The recursive formula is easily seen to be correct. (Just draw a new line
that intersects the existing lines) But a formal proof is out-of-scope.
way out of scope.[/QUOTE]

Never mind the first part. There is a direct, constructive proof that we can
always add a line. Work in polar coordinates. let r = 1. The first line has
theta_0 = 0.

The next line intersects the circle at (1,theta_1) = (1, theta_0 + epsilon),
and intersects the first line at (epsilon, 0) for arbitary, small, epsilon.

Etiquette Question
 

At the risk of further ridicule, may I add a conjecture attempt for critique in relation to the line/circle problem, or would that be considered a hijack of the thread?

Take Care,
Ed

[QUOTE=EdH;212351]At the risk of further ridicule, may I add a conjecture attempt for critique in relation to the line/circle problem, or would that be considered a hijack of the thread?

Take Care,
Ed[/QUOTE]

Do not make conjectures.

BTW, I am disappointed that blob100 has chosen [b]NOT[/b] to show
his work.

[QUOTE=R.D. Silverman;212390]Do not make conjectures.

BTW, I am disappointed that blob100 has chosen [b]NOT[/b] to show
his work.[/QUOTE]

Am I wasting my time trying to lead him through these problems?
Am I wasting my time trying to point out things he needs to learn
[b]before[/b] he attempts learning Calculus?

While Number Theory is irrelevant to the latter, it does teach how to
put together simple proofs. blob100 is failing in this regard.

Is he just another wannabee who is unwilling to put in the effort needed
to actually learn mathematics? There are already too many of those in this
forum.

If he [b]does[/b] want to continue, then I will help. But I need to see
the work he has put in.

The next set of exercizes will involve polynomial algebra, since it is clear
that he lacks skills in this area.

[QUOTE=blob100;204009]... because 23's factors are 2,11. ...[/QUOTE]

no offense but even i know that 23 is prime hence it's only factors are 1 and itself 2*11 = 22 not 23

[quote=R.D. Silverman;212576]Am I wasting my time trying to lead him through these problems?
Am I wasting my time trying to point out things he needs to learn
[B]before[/B] he attempts learning Calculus?

While Number Theory is irrelevant to the latter, it does teach how to
put together simple proofs. blob100 is failing in this regard.

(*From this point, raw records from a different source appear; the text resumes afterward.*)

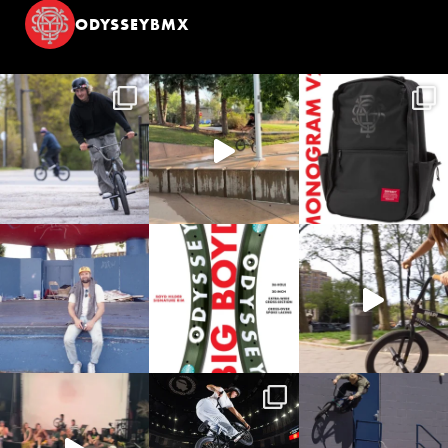
ODYSSEYBMX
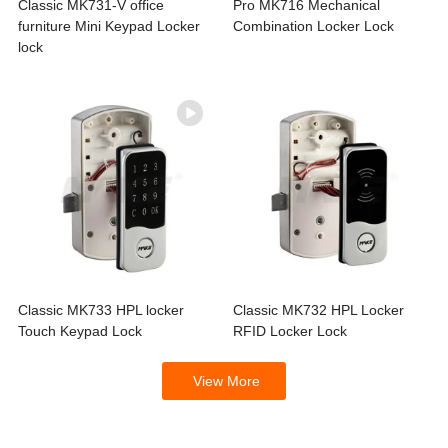
Classic MK731-V office
Pro MK716 Mechanical
furniture Mini Keypad Locker
Combination Locker Lock
lock
Classic MK733 HPL locker
Classic MK732 HPL Locker
Touch Keypad Lock
RFID Locker Lock
View More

Is he just another wannabee who is unwilling to put in the effort needed
to actually learn mathematics? There are already too many of those in this
forum.

If he [B]does[/B] want to continue, then I will help. But I need to see
the work he has put in.

The next set of exercizes will involve polynomial algebra, since it is clear
that he lacks skills in this area.[/quote]
One can never know which protégé will realize the Master's dream. The ratio is often very small. That does not mean the others are failures, only disappointments. Perhaps he will return after studying the texts you suggested, maybe even with a renewed drive.

[QUOTE=R.D. Silverman;212576]Am I wasting my time trying to lead him through these problems?
Am I wasting my time trying to point out things he needs to learn
[b]before[/b] he attempts learning Calculus?

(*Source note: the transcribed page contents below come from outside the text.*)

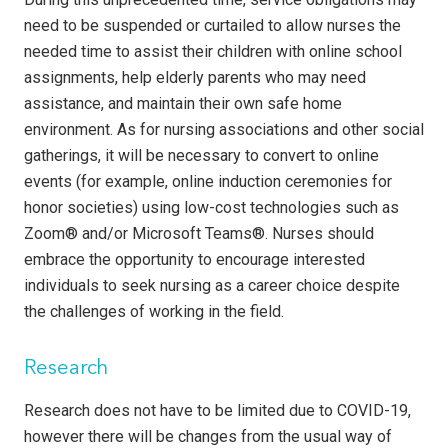
need to be suspended or curtailed to allow nurses the
needed time to assist their children with online school
assignments, help elderly parents who may need
assistance, and maintain their own safe home
environment. As for nursing associations and other social
gatherings, it will be necessary to convert to online
events (for example, online induction ceremonies for
honor societies) using low-cost technologies such as
Zoom® and/or Microsoft Teams®. Nurses should
embrace the opportunity to encourage interested
individuals to seek nursing as a career choice despite
the challenges of working in the field.
Research
Research does not have to be limited due to COVID-19,
however there will be changes from the usual way of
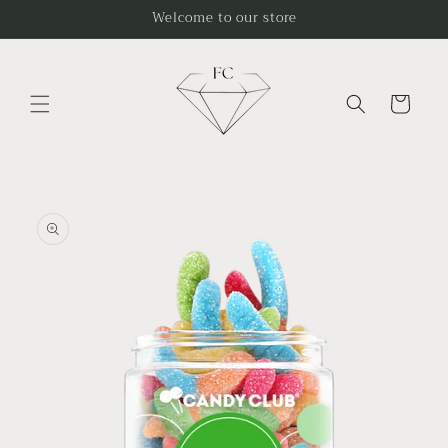
Skip to
Welcome to our store
content
Cart
Skip to
product
information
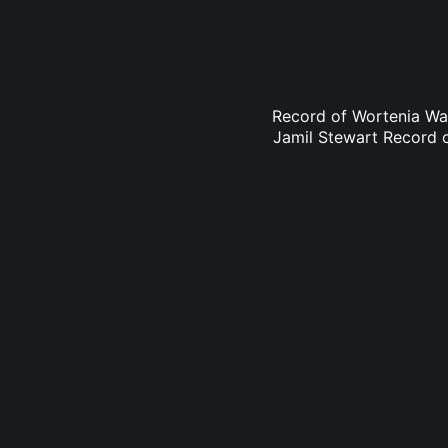
Record of Wortenia Wa
Jamil Stewart Record 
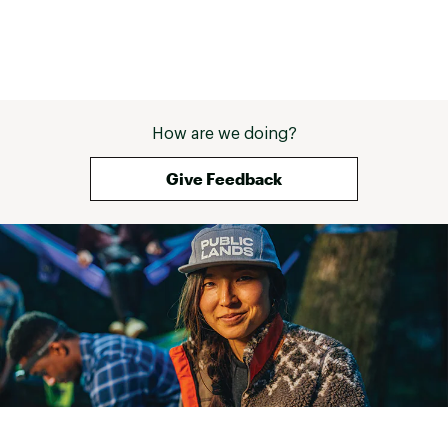
How are we doing?
Give Feedback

While Number Theory is irrelevant to the latter, it does teach how to
put together simple proofs. blob100 is failing in this regard.

Is he just another wannabee who is unwilling to put in the effort needed
to actually learn mathematics? There are already too many of those in this
forum.

If he [b]does[/b] want to continue, then I will help. But I need to see
the work he has put in.

The next set of exercizes will involve polynomial algebra, since it is clear
that he lacks skills in this area.[/QUOTE]

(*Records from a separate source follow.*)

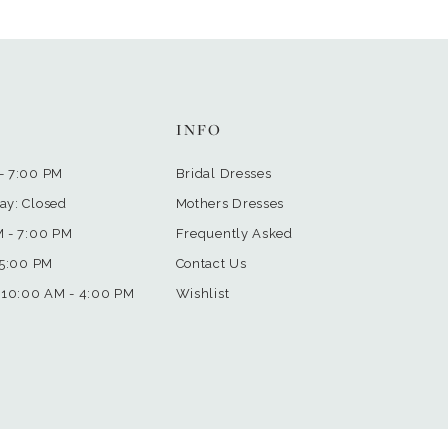
INFO
- 7:00 PM
Bridal Dresses
ay: Closed
Mothers Dresses
M - 7:00 PM
Frequently Asked
 5:00 PM
Contact Us
 10:00 AM - 4:00 PM
Wishlist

Whether or not you are wasting your time depends on what result you would consider worthwhile. If blob100 is learning but not indicating it here (or indeed acknowledging your help), would that be a waste of time? If he's learning nothing, but others on this forum are benefiting, would that be a waste of time?

My sense is that even if blob100 never comes back, there are enough people on this forum who would profit from your problems/examples that there is value in continuing in this vein. Lots of people need a brush-up or simply enjoy the puzzle aspect.

As for blob100, remember that he's young and needs time to absorb new concepts. Be patient with him; what can it hurt?